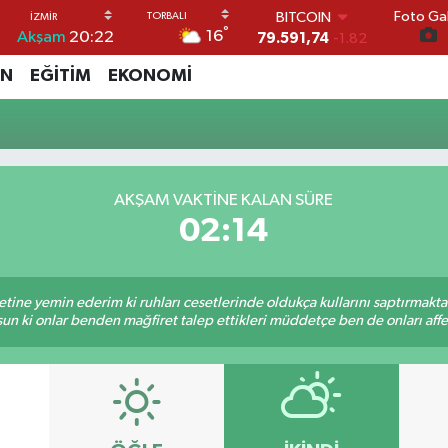
Foto Gal
BITCOIN
°
16
Akşam
20:22
79.591,74
-1.82
DOLAR
İN
EĞİTİM
EKONOMİ
45,43620
0.02
EURO
53,38690
0.19
STERLİN
61,60380
0.18
G.ALTIN
AKŞAM VAKTİNE KALAN SÜRE
6862,09000
0.19
02:13
BİST100
14.598,00
0
tine yemin ederim ki ruhları cesetlerinde oldukça kullarını saptırmakt
un ki onlar benden mağfiret talep ettikleri müddetçe ben de onları af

■ ■ ■

* HOW TO COMPLETE THIS TASK:
Every entry above should be returned exactly, with no images included.

* YOUR RESPONSE:
Foto Gal
BITCOIN
°
16
Akşam
20:22
79.591,74
-1.82
DOLAR
İN
EĞİTİM
EKONOMİ
45,43620
0.02
EURO
53,38690
0.19
STERLİN
61,60380
0.18
G.ALTIN
AKŞAM VAKTİNE KALAN SÜRE
6862,09000
0.19
02:13
BİST100
14.598,00
0
tine yemin ederim ki ruhları cesetlerinde oldukça kullarını saptırmakt
un ki onlar benden mağfiret talep ettikleri müddetçe ben de onları af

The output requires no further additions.